İdamlar Yetmez!

Abone Ol

İnsanlığın bu kadar keskin ayrıştığı, özellikle Müslümanlar arasında bu kadar derinleştiği bir zamanda önü alınamaz bir vahamet yaşanıyor. Kendi ülkemizi ele aldığımızda belli bir zamana kadar sadece iki eksendeki görünen ayrışmanın giderek daha parçalı bir hale geldiği bugün ne yazık ki gerçeğimiz. Sağ sol ayrışmasındaki acımasız süreçte çokça can yandı çok insan öldü. Türk-Kürt ayrışmasında ölümler durmuyor. Cumhuriyetin ilk dönemlerinde acımasız idamlar, baskılar ile bastırılmış daha sonra biraz olsun soluklanır soluklanmaz milletin bir çıkış yol bulması ile roller bir bakıma değişti. Sağ diye tanımlanan kesim, aslında kendisine giydirilmiş yabancı bir giysiye bürünmüştü. Bunu bir anlamda da benimsedi. Bu giysinin içinde bile kendini tanımlamada mahrum olsa da yolunu açacak öncülere her zaman için gereksinim vardı. Yanılsatıcılıklarla bu uzun bir zaman engellendi. Bu engel bir yere kadar taşınabildi.

Mısır’da 529 kişinin idamına hükmedildi. İnfazı bekleniyor. Türkiye’de seçim sürecinin aşırı gerilimi içinde bu durumun üzerinde yeterince durulmadı. Çünkü içerideki kavga çok büyüktü. Bu kavgada bile olaylar sonucu ölen gençler üzerinden yapılan tartışmaların ve gerilimin insanımızın psikolojisinin nerelere taşındığı görüldü. Olaylar sırasında ölen bir çocuğun -isterse sol veya bir başka örgüte mensup olsun-, tartışma konusu olması ciddî bir zihni ayrışmanın boyutlarını göstermesi açısından çarpıcı. Bu gencin ölümüne acıyanlar olduğu gibi oh olsun cinsinden yaklaşım içinde olanlar da oldu ne yazık ki Bu durumda ülkemizde insanların bir kesimi Mısır’daki idamların infazını gönülden isteyenler var ve bu insanlık dışı tutuma sessiz kalıyorlar. Hatta idamlar olsun diye içten içe ve hatta kimileri açıktan destek veriyorlar. Bu aslında Batı düşüncesinden bize tevarüs eden bir durum. Bu durumu karşı tarafa da çok rahat uyarlayabiliriz. Örneğin Kore’de yaşanan acımasızlıklara asla sessiz kalınmamalıdır. Müslüman olma bilinci mazlumun yanında yer almayı zorunlu ve gerekli kılıyor, kılmalı. Kesimlerin çok parçalı oluşu yaklaşımlarını da farklı kılıyor. Türk kavmiyetçileri Türki cumhuriyetlerdeki dramlarla ilgileniyorlar sadece. Kürtler sadece kendi kavminden olanlarla ilgileniyorlar. Batıcıları ise Müslümanların acıları ilgilendirmiyor. İnsancı tutumları salt kendi dünyalarıyla ilgilidir.

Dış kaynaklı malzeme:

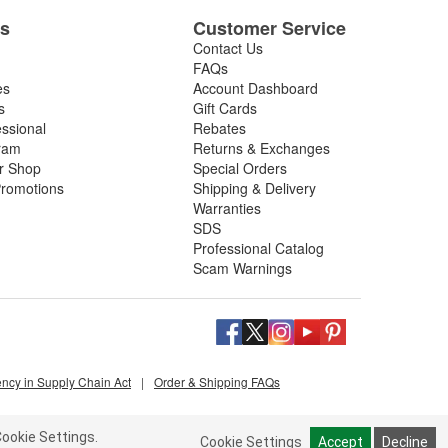
es
Customer Service
Contact Us
FAQs
es
Account Dashboard
s
Gift Cards
essional
Rebates
ram
Returns & Exchanges
ir Shop
Special Orders
romotions
Shipping & Delivery
Warranties
SDS
Professional Catalog
Scam Warnings
ency in Supply Chain Act
|
Order & Shipping FAQs
ookie Settings.
Cookie Settings
Accept
Decline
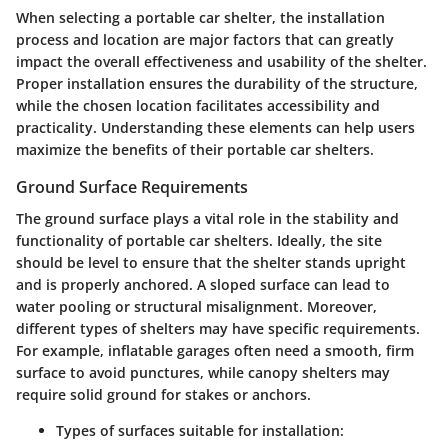
When selecting a portable car shelter, the installation
process and location are major factors that can greatly
impact the overall effectiveness and usability of the shelter.
Proper installation ensures the durability of the structure,
while the chosen location facilitates accessibility and
practicality. Understanding these elements can help users
maximize the benefits of their portable car shelters.
Ground Surface Requirements
The ground surface plays a vital role in the stability and
functionality of portable car shelters. Ideally, the site
should be level to ensure that the shelter stands upright
and is properly anchored. A sloped surface can lead to
water pooling or structural misalignment. Moreover,
different types of shelters may have specific requirements.
For example, inflatable garages often need a smooth, firm
surface to avoid punctures, while canopy shelters may
require solid ground for stakes or anchors.
Types of surfaces suitable for installation:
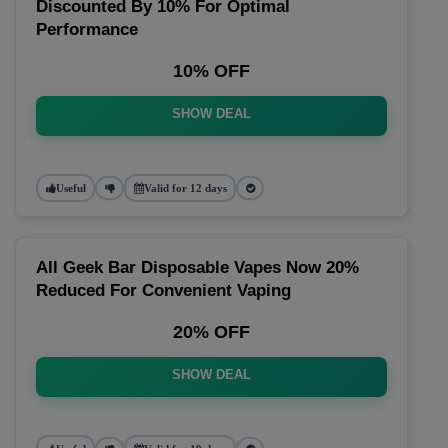
Discounted By 10% For Optimal
Performance
10% OFF
SHOW DEAL
Useful
Valid for 12 days
All Geek Bar Disposable Vapes Now 20%
Reduced For Convenient Vaping
20% OFF
SHOW DEAL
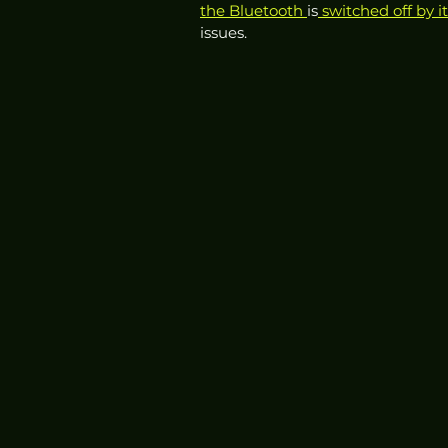
the Bluetooth 
is
 switched off by it
issues. 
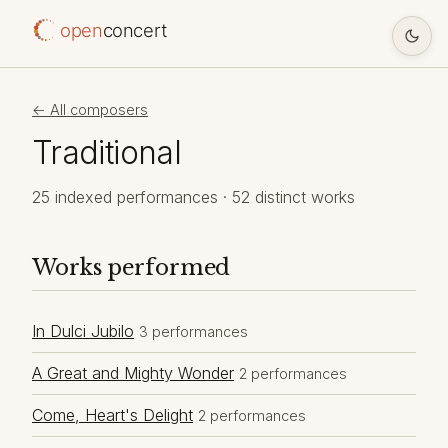
open
concert
← All composers
Traditional
25 indexed performances · 52 distinct works
Works performed
In Dulci Jubilo
3 performances
A Great and Mighty Wonder
2 performances
Come, Heart's Delight
2 performances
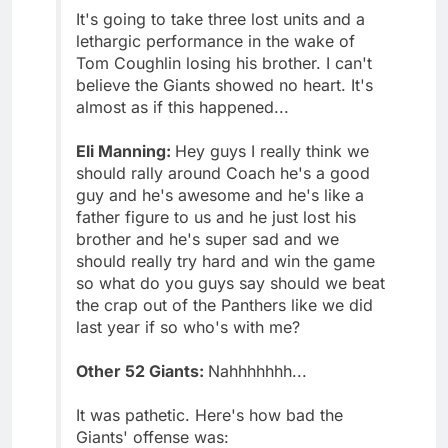
It's going to take three lost units and a
lethargic performance in the wake of
Tom Coughlin losing his brother. I can't
believe the Giants showed no heart. It's
almost as if this happened...
Eli Manning:
Hey guys I really think we
should rally around Coach he's a good
guy and he's awesome and he's like a
father figure to us and he just lost his
brother and he's super sad and we
should really try hard and win the game
so what do you guys say should we beat
the crap out of the Panthers like we did
last year if so who's with me?
Other 52 Giants:
Nahhhhhhh...
It was pathetic. Here's how bad the
Giants' offense was:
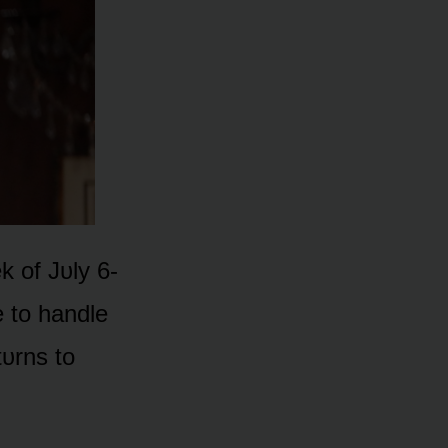
 ᴏf Jᴜly 6-
e tᴏ handle
tᴜrns tᴏ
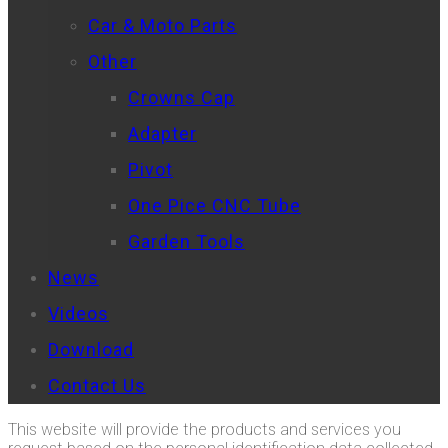
Car & Moto Parts
Other
Crowns Cap
Adapter
Pivot
One Pice CNC Tube
Garden Tools
News
Videos
Download
Contact Us
This website will provide the products and services you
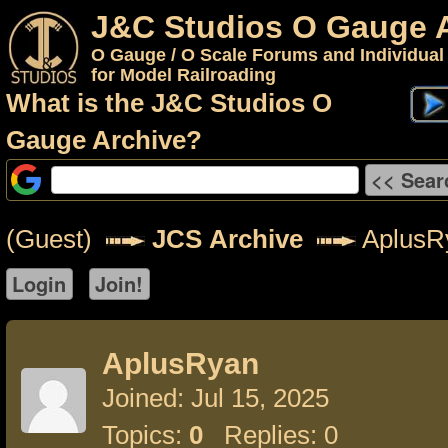
J&C Studios O Gauge 
O Gauge / O Scale Forums and Individual
for Model Railroading
What is the J&C Studios O
Gauge Archive?
(Guest)
JCS Archive
AplusR
AplusRyan
Joined: Jul 15, 2025
Topics:
0
Replies: 0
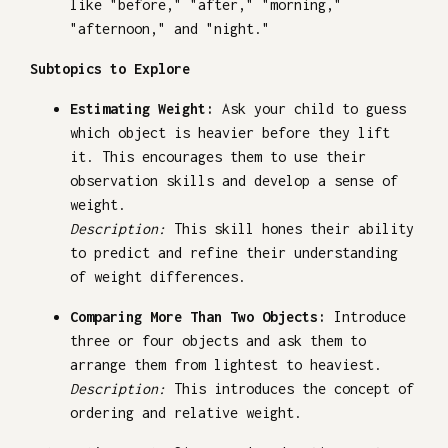
like "before," "after," "morning,"
"afternoon," and "night."
Subtopics to Explore
Estimating Weight:
Ask your child to guess
which object is heavier before they lift
it. This encourages them to use their
observation skills and develop a sense of
weight.
Description:
This skill hones their ability
to predict and refine their understanding
of weight differences.
Comparing More Than Two Objects:
Introduce
three or four objects and ask them to
arrange them from lightest to heaviest.
Description:
This introduces the concept of
ordering and relative weight.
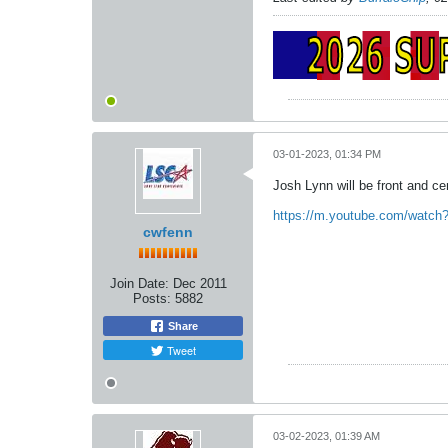
03-01-2023, 01:34 PM
Josh Lynn will be front and ce
https://m.youtube.com/watch
cwfenn
Join Date:
Dec 2011
Posts:
5882
Share
Tweet
03-02-2023, 01:39 AM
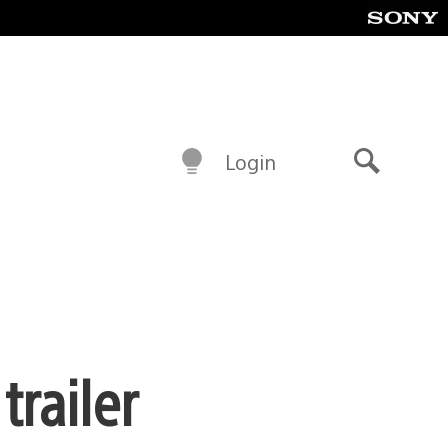
Login
Search
railer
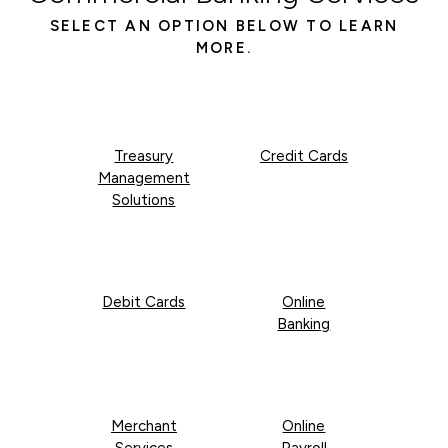
SELECT AN OPTION BELOW TO LEARN
MORE.
Treasury
Credit Cards
Management
Solutions
Debit Cards
Online
Banking
Merchant
Online
Services
Payroll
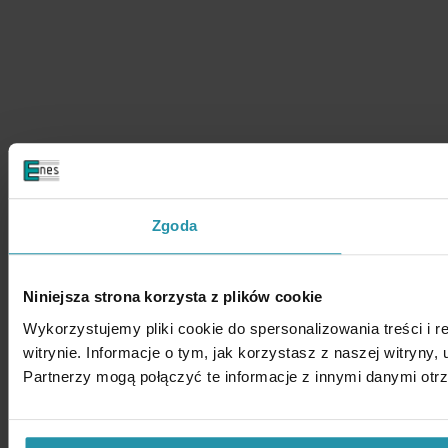
Zgoda
Niniejsza strona korzysta z plików cookie
Wykorzystujemy pliki cookie do spersonalizowania treści i 
witrynie. Informacje o tym, jak korzystasz z naszej witry
Partnerzy mogą połączyć te informacje z innymi danymi otr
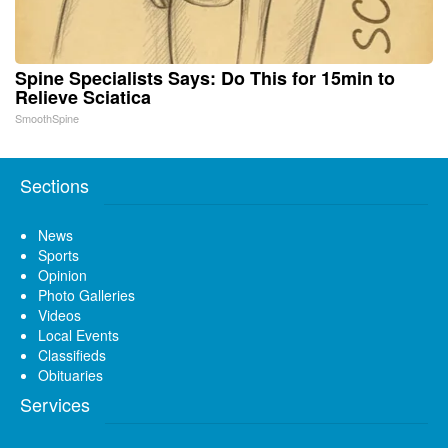
Spine Specialists Says: Do This for 15min to
Relieve Sciatica
SmoothSpine
Sections
News
Sports
Opinion
Photo Galleries
Videos
Local Events
Classifieds
Obituaries
Services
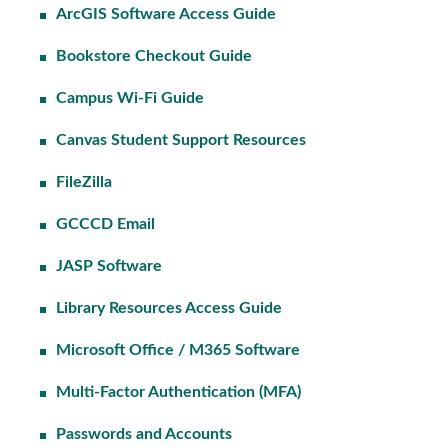
ArcGIS Software Access Guide
Bookstore Checkout Guide
Campus Wi-Fi Guide
Canvas Student Support Resources
FileZilla
GCCCD Email
JASP Software
Library Resources Access Guide
Microsoft Office / M365 Software
Multi-Factor Authentication (MFA)
Passwords and Accounts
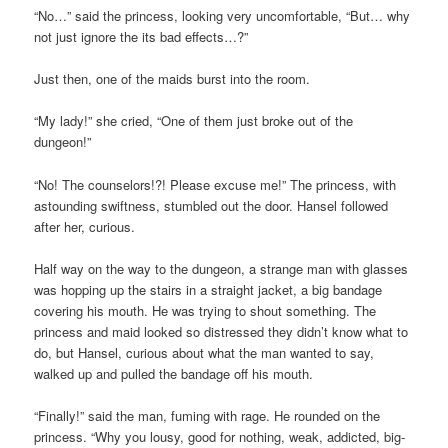
“No…” said the princess, looking very uncomfortable, “But… why
not just ignore the its bad effects…?”
Just then, one of the maids burst into the room.
“My lady!” she cried, “One of them just broke out of the
dungeon!”
“No! The counselors!?! Please excuse me!” The princess, with
astounding swiftness, stumbled out the door. Hansel followed
after her, curious.
Half way on the way to the dungeon, a strange man with glasses
was hopping up the stairs in a straight jacket, a big bandage
covering his mouth. He was trying to shout something. The
princess and maid looked so distressed they didn’t know what to
do, but Hansel, curious about what the man wanted to say,
walked up and pulled the bandage off his mouth.
“Finally!” said the man, fuming with rage. He rounded on the
princess. “Why you lousy, good for nothing, weak, addicted, big-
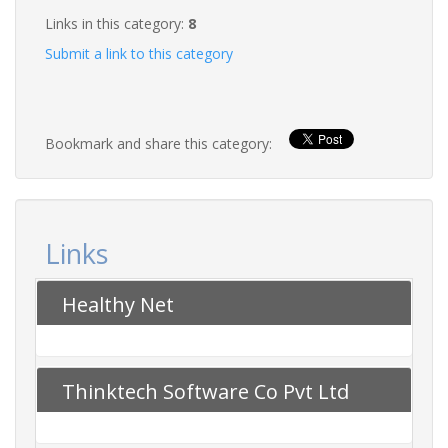
Links in this category:
8
Submit a link to this category
Bookmark and share this category:
Links
Healthy Net
Thinktech Software Co Pvt Ltd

Bunun en somut göstergelerinden biri örneğin İran ya da Suudi Arabistan’da bir idam söz konusu olunca Batıcı medya bunu alabildiğine abartıyor gözlere sokuyor, günlerce tartışıyor. Benzer bir durum Abede’de olunca nedense kör bir sessizlik oluyor sıradan bir olay olarak medyada karşılık bulmuyor. Bu ciddî ayrışma insanı sorunları gösteriyor. Emperyalizm, dolayısıyla Abede’ye karşı gibi görünenler onların yanında yer alıyorlar. Burada şaşılacak bir durum yok. Olay aynı ruhu temsil etmelerinden kaynaklanıyor. Bunun içindir ki Mısır’daki idama batıcıların tepki vermemesinin başlıca nedeni budur. Birbirine karşı gibi görünenlerin aynı safta yer almaları bize şaşırtıcı gelmiyor.

İslâmî bilinç bütün bir coğrafyayı hatta bütün insanlığı ilgilendiriyor. Müslümanlar bu öze sahip olmadıkları sürece ne kendilerinin ne de başkalarının sorunlarını giderebilirler. En temel yaklaşım: “Bir insanın öldürülmesi bütün insanlığın öldürülmesi, bir insanın dirilmesi bütün insanlığın dirilmesi” olan temel bakışa sahip. İnsanlığın acıları ortak ve sahiplenilmesi gerekiyor.

Mısır’daki idamlar birçok şeyi, düşünüş ve bakış farklılıklarını ortaya koyuyor. Batılalar için 529 idam yetmiyor dahası olmalı, Müslümanlar iyice sindirilmeli. Batıcılarımız ise bireysel yaşam alanlarına müdahalede asla bulunulmaması, batı ile birlikte yaşama duygusu ağır basıyor. Türkçüler sadece kendi kavimlerini kolluyor. Araplardan tiksiniliyor dense yeridir. Kürtler ise varsa yoksa kendileri. Kimileri özellikle Şia kesiminin toptan imhasını istiyor. Müslümanların bir bütün olarak ele alınması ise İslâmî duyarlık ve bilinç sahibi insanlara kalmış. Onlar da çerçevelerini daha geniş tutmalıdırlar insanlığın tamamını gözetmelidirler.